Based on the analysis of recorded (roll-call) votes in the European Parliament collected by VoteWatch, different coalitions have tended to dominate in different policy areas in 2019-2024:
A centrist grand coalition (EPP + S&D, usually also with RE) typically won on budgets, budgetary control, culture and education, economic and monetary affairs, foreign affairs, internal market and consumer protection, legal affairs, and transport and tourism.
A centre + left coalition (S&D + RE+ G/EFA + the Left) usually won on civil liberties and justice and home affairs, development, employment and social affairs, environment, and women’s rights and gender equality.
A centre + right coalition (EPP + RE + ECR, and sometimes ID) usually won on agriculture and rural development, fisheries, industry and research, and international trade.
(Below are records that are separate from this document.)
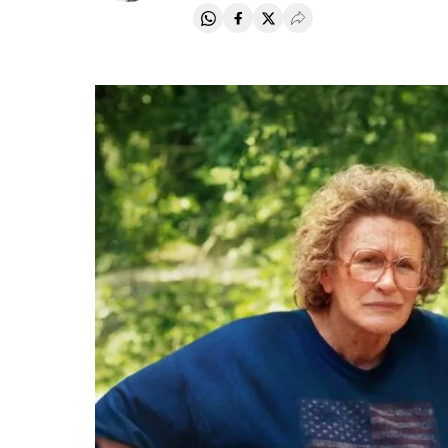
Compartir en Whatsapp
Compartir en Facebook
Compartir en Twitter
Desplegar Redes Soci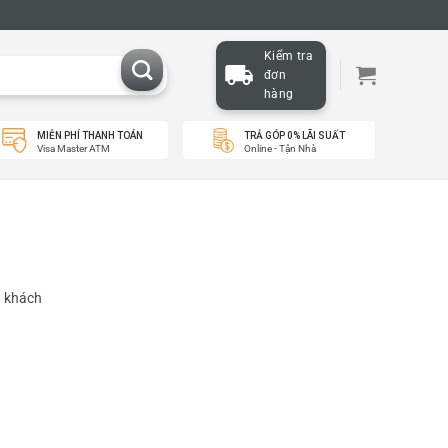
Kiểm tra
đơn
hàng
MIỄN PHÍ THANH TOÁN
TRẢ GÓP 0% LÃI SUẤT
Visa Master ATM
Online - Tận Nhà
ý khách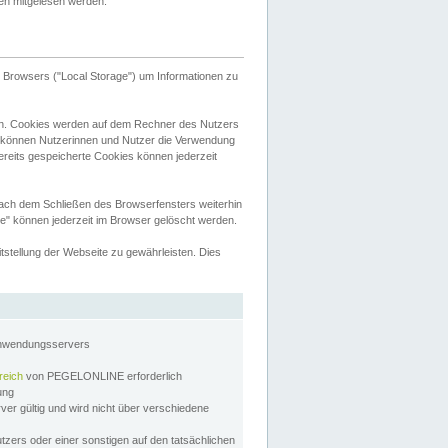
tten mitgelesen werden.
Browsers ("Local Storage") um Informationen zu
n. Cookies werden auf dem Rechner des Nutzers
 können Nutzerinnen und Nutzer die Verwendung
ereits gespeicherte Cookies können jederzeit
nach dem Schließen des Browserfensters weiterhin
e" können jederzeit im Browser gelöscht werden.
stellung der Webseite zu gewährleisten. Dies
Anwendungsservers
reich
von PEGELONLINE erforderlich
zung
rver gültig und wird nicht über verschiedene
utzers oder einer sonstigen auf den tatsächlichen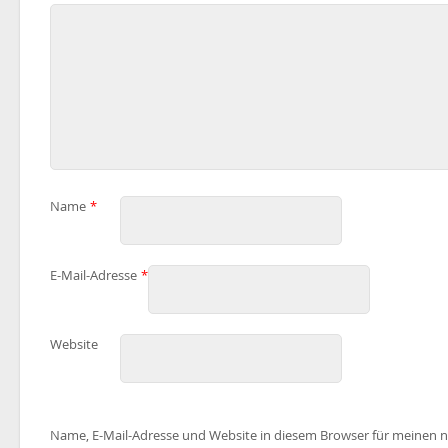
Name
*
E-Mail-Adresse
*
Website
Name, E-Mail-Adresse und Website in diesem Browser für meinen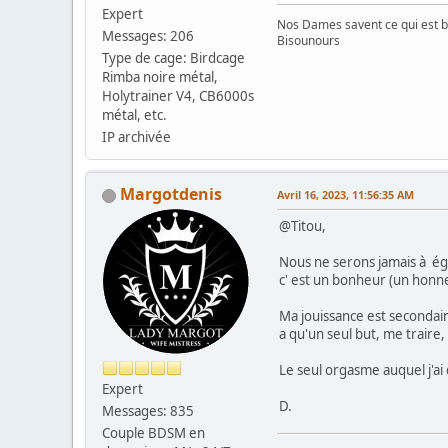
Expert
Nos Dames savent ce qui est b
Messages: 206
Bisounours
Type de cage: Birdcage
Rimba noire métal,
Holytrainer V4, CB6000s
métal, etc.
IP archivée
Margotdenis
Avril 16, 2023, 11:56:35 AM
@Titou,
Nous ne serons jamais à éga
c' est un bonheur (un honn
Ma jouissance est secondair
a qu'un seul but, me traire
Le seul orgasme auquel j'ai 
Expert
D.
Messages: 835
Couple BDSM en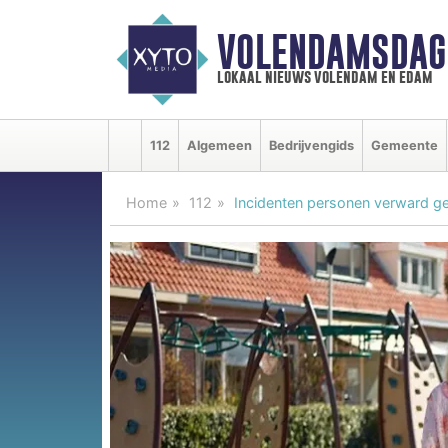
VOLENDAMSDAG
lokaal nieuws volendam en edam
112
Algemeen
Bedrijvengids
Gemeente
Home
112
Incidenten personen verward ge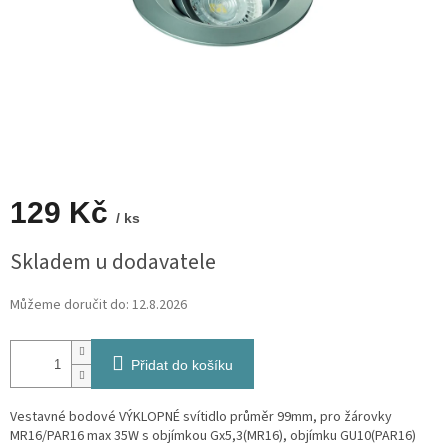
129 Kč
/ ks
Měrná
Skladem u dodavatele
cena:
Můžeme doručit do:
12.8.2026
Přidat do košíku
Vestavné bodové VÝKLOPNÉ svítidlo průměr 99mm, pro žárovky
MR16/PAR16 max 35W s objímkou Gx5,3(MR16), objímku GU10(PAR16)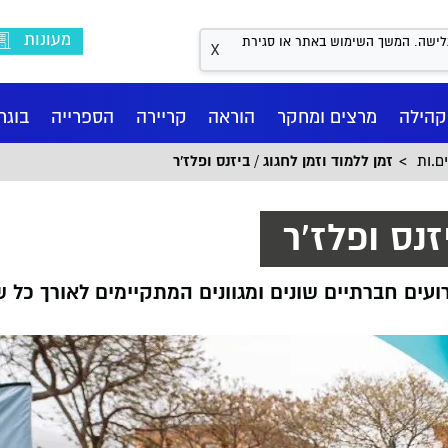
מעונות
Coo לשיפור חווית הגלישה. המשך השימוש באתר או סגירת
X
קהילה
מרצים ומחקר
הוראה
קריירה
הספרייה
בוגר
ם.ות
זמן ללמוד וזמן לחגוג / ביזנס ופלז'ר
זנס ופלז'ר
עים חברתיים שונים ומגוונים המתקיימים לאורך כל ש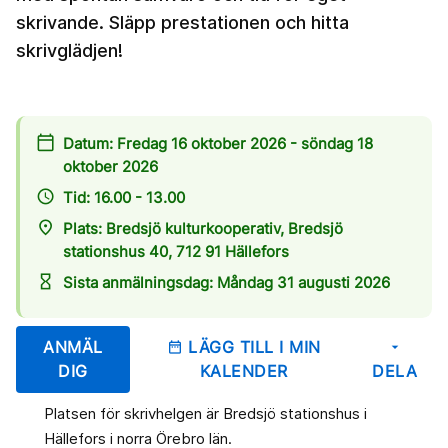
skrivande. Släpp prestationen och hitta
skrivglädjen!
calendar_today
Datum: Fredag 16 oktober 2026 - söndag 18
oktober 2026
access_time
Tid: 16.00 - 13.00
place
Plats: Bredsjö kulturkooperativ, Bredsjö
stationshus 40, 712 91 Hällefors
hourglass_empty
Sista anmälningsdag: Måndag 31 augusti 2026
ANMÄL
LÄGG TILL I MIN
date_range
arrow_drop_down
DIG
KALENDER
DELA
Platsen för skrivhelgen är Bredsjö stationshus i
Hällefors i norra Örebro län.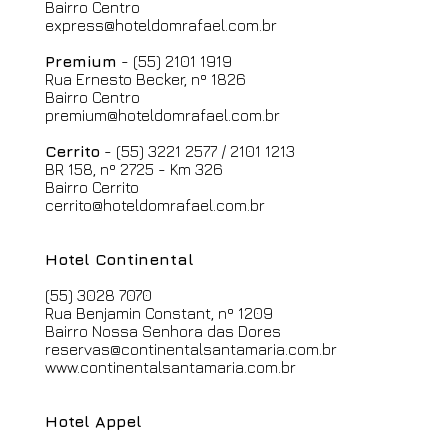
Bairro Centro
express@
hoteldomrafael.com.br
Premium
- (55) 2101 1919
Rua Ernesto Becker, nº 1826
Bairro Centro
premium@
hoteldomrafael.com.br
Cerrito
- (55) 3221 2577 / 2101 1213
BR 158, nº 2725
- Km 326
Bairro Cerrito
cerrito@
hoteldomrafael.com.br
Hotel Continental
(55) 3028 7070
Rua Benjamin Constant, nº 1209
Bairro Nossa Senhora das Dores
reservas@continentalsantamaria.com.br
www.continentalsantamaria.com.br
Hotel Appel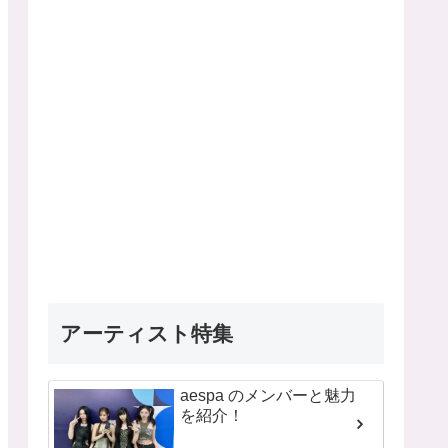
アーティスト特集
aespa のメンバーと魅力
を紹介！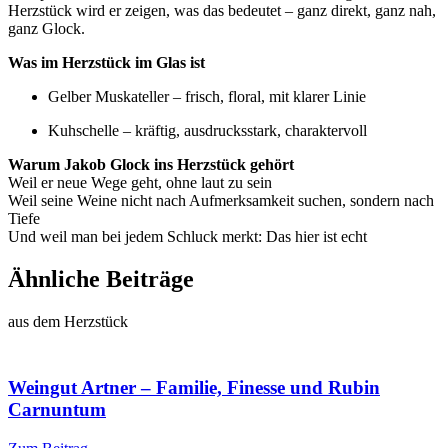
Herzstück wird er zeigen, was das bedeutet – ganz direkt, ganz nah,
ganz Glock.
Was im Herzstück im Glas ist
Gelber Muskateller – frisch, floral, mit klarer Linie
Kuhschelle – kräftig, ausdrucksstark, charaktervoll
Warum Jakob Glock ins Herzstück gehört
Weil er neue Wege geht, ohne laut zu sein
Weil seine Weine nicht nach Aufmerksamkeit suchen, sondern nach
Tiefe
Und weil man bei jedem Schluck merkt: Das hier ist echt
Ähnliche Beiträge
aus dem Herzstück
Weingut Artner – Familie, Finesse und Rubin
Carnuntum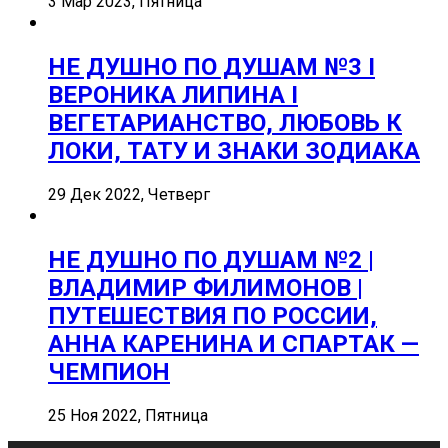
3 Мар 2023, Пятница
НЕ ДУШНО ПО ДУШАМ №3 I
ВЕРОНИКА ЛИПИНА I
ВЕГЕТАРИАНСТВО, ЛЮБОВЬ К
ЛОКИ, ТАТУ И ЗНАКИ ЗОДИАКА
29 Дек 2022, Четверг
НЕ ДУШНО ПО ДУШАМ №2 |
ВЛАДИМИР ФИЛИМОНОВ |
ПУТЕШЕСТВИЯ ПО РОССИИ,
АННА КАРЕНИНА И СПАРТАК —
ЧЕМПИОН
25 Ноя 2022, Пятница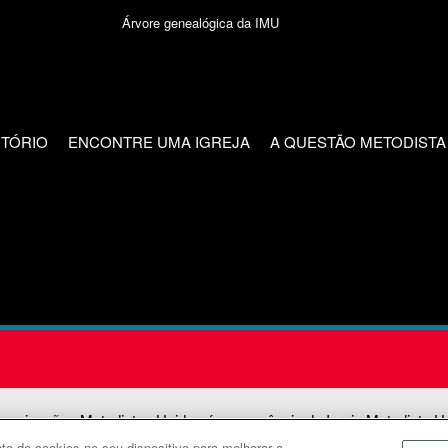
Árvore genealógica da IMU
CTÓRIO
ENCONTRE UMA IGREJA
A QUESTÃO METODISTA
unicações Metodistas Unidas é uma agência da Igreja Metodista U
o de cookies no seu dispositivo para melhorar a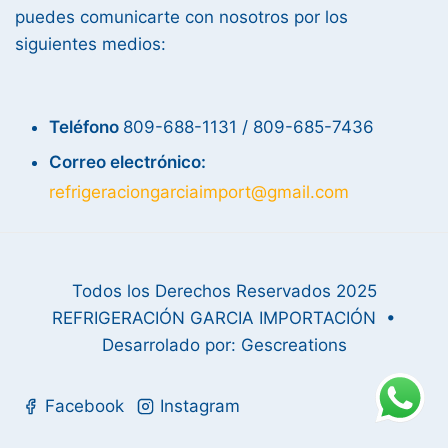
puedes comunicarte con nosotros por los
siguientes medios:
Teléfono
809-688-1131 / 809-685-7436
Correo electrónico:
refrigeraciongarciaimport@gmail.com
Todos los Derechos Reservados 2025
REFRIGERACIÓN GARCIA IMPORTACIÓN •
Desarrolado por: Gescreations
Facebook
Instagram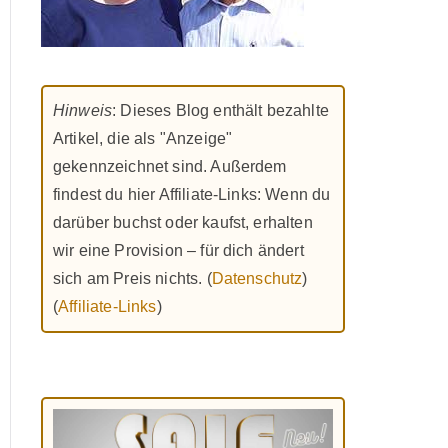
Hinweis
: Dieses Blog enthält bezahlte
Artikel, die als "Anzeige"
gekennzeichnet sind. Außerdem
findest du hier Affiliate-Links: Wenn du
darüber buchst oder kaufst, erhalten
wir eine Provision – für dich ändert
sich am Preis nichts. (
Datenschutz
)
(
Affiliate-Links
)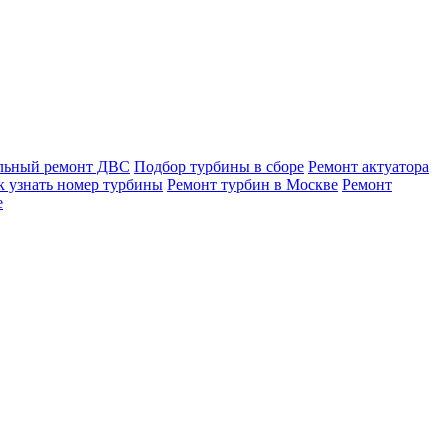
льный ремонт ДВС
Подбор турбины в сборе
Ремонт актуатора
к узнать номер турбины
Ремонт турбин в Москве
Ремонт
е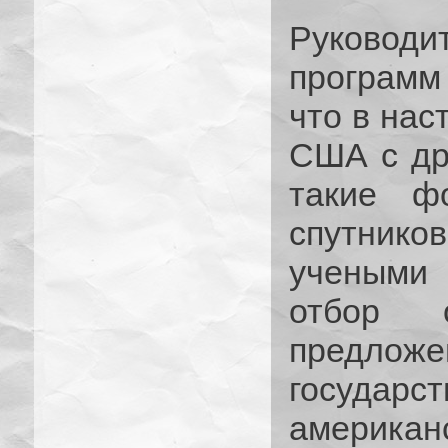
Руководи
программ
что в нас
США с др
такие ф
спутнико
учеными 
отбор о
предло
государст
американ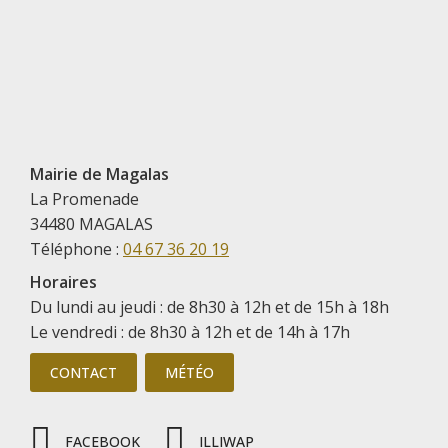
Mairie de Magalas
La Promenade
34480 MAGALAS
Téléphone :
04 67 36 20 19
Horaires
Du lundi au jeudi : de 8h30 à 12h et de 15h à 18h
Le vendredi : de 8h30 à 12h et de 14h à 17h
CONTACT
MÉTÉO
FACEBOOK
ILLIWAP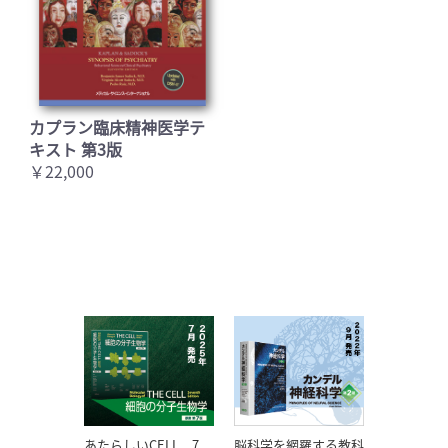
カプラン臨床精神医学テ
キスト 第3版
￥22,000
あたらしいCELL、7
脳科学を網羅する教科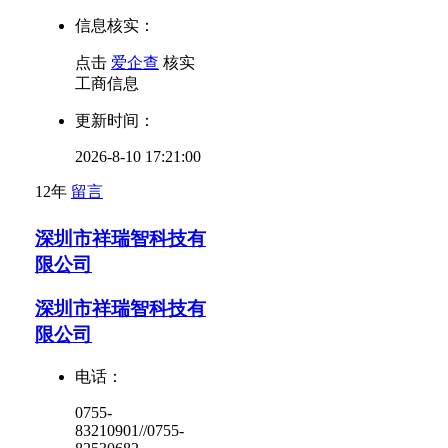
信息核实：
点击
爱企查
核实
工商信息
更新时间：
2026-8-10 17:21:00
12年
留言
深圳市祥瑞智科技有
限公司
深圳市祥瑞智科技有
限公司
电话：
0755-
83210901//0755-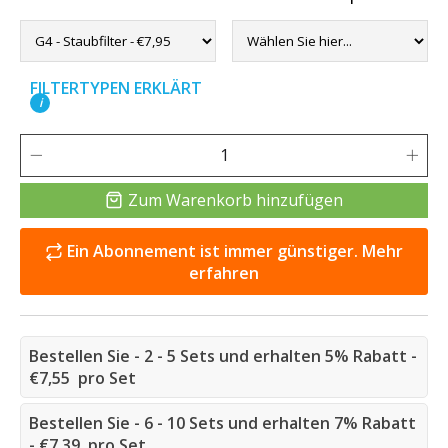
FILTERTYPEN ERKLÄRT
i
Zum Warenkorb hinzufügen
Ein Abonnement ist immer günstiger. Mehr
erfahren
Bestellen Sie - 2 - 5 Sets und erhalten 5% Rabatt -
€7,55 pro Set
Bestellen Sie - 6 - 10 Sets und erhalten 7% Rabatt
- €7,39 pro Set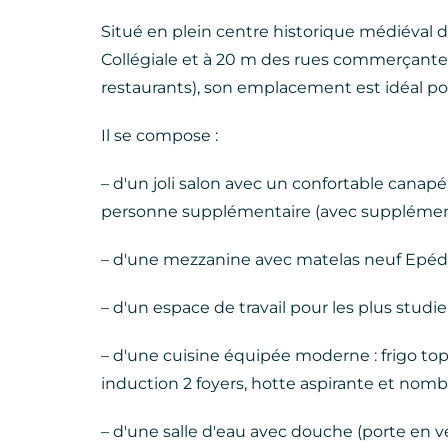
Situé en plein centre historique médiéval 
Collégiale et à 20 m des rues commerçant
restaurants), son emplacement est idéal pou
Il se compose :
– d'un joli salon avec un confortable canap
personne supplémentaire (avec supplémen
– d'une mezzanine avec matelas neuf Epéda
– d'un espace de travail pour les plus studie
– d'une cuisine équipée moderne : frigo to
induction 2 foyers, hotte aspirante et no
– d'une salle d'eau avec douche (porte en v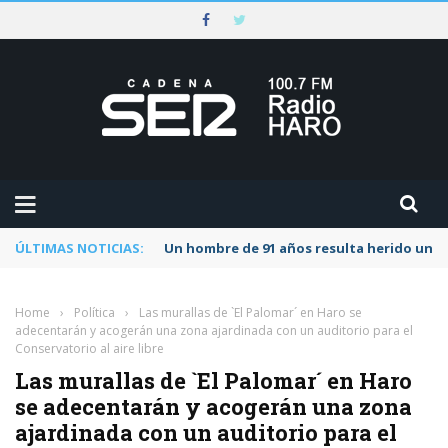
ÚLTIMAS NOTICIAS:
Un hombre de 91 años resulta herido una s
Home
›
Política
›
Las murallas de `El Palomar´ en Haro se
adecentarán y acogerán una zona ajardinada con un auditorio para el
Conservatorio al aire libre
Las murallas de `El Palomar´ en Haro
se adecentarán y acogerán una zona
ajardinada con un auditorio para el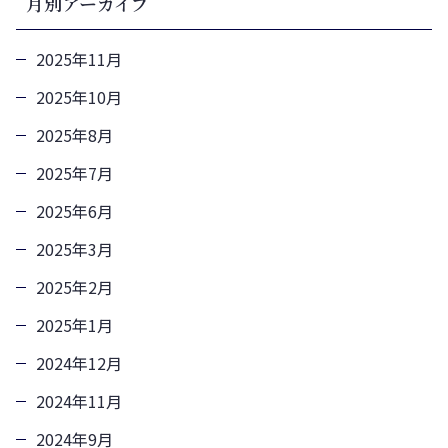
月別アーカイブ
2025年11月
2025年10月
2025年8月
2025年7月
2025年6月
2025年3月
2025年2月
2025年1月
2024年12月
2024年11月
2024年9月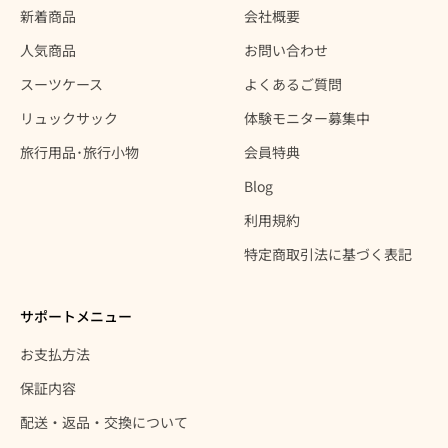
新着商品
会社概要
人気商品
お問い合わせ
スーツケース
よくあるご質問
リュックサック
体験モニター募集中
旅行用品･旅行小物
会員特典
Blog
利用規約
特定商取引法に基づく表記
サポートメニュー
お支払方法
保証内容
配送・返品・交換について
Our research suggests that in most of these policy areas, these coalitions and winning patterns are likely to continue, at least at the start of the next parliamentary term. For example, on foreign affairs, such as EU support for Ukraine, the majority in the next European Parliament is likely to back a continuation of the type of financial, logistical, and military aid that Western states have been approving for Kyiv since February 2022. However, there will be a larger number of MEPs (particularly in ID and among the non-attached MEPs) who are more sympathetic towards Russia. Furthermore, support for Ukraine in the rest of the parliament might also soften as national parties start to respond to the changing opinions of their voters, expressed by their votes in the European Parliament elections.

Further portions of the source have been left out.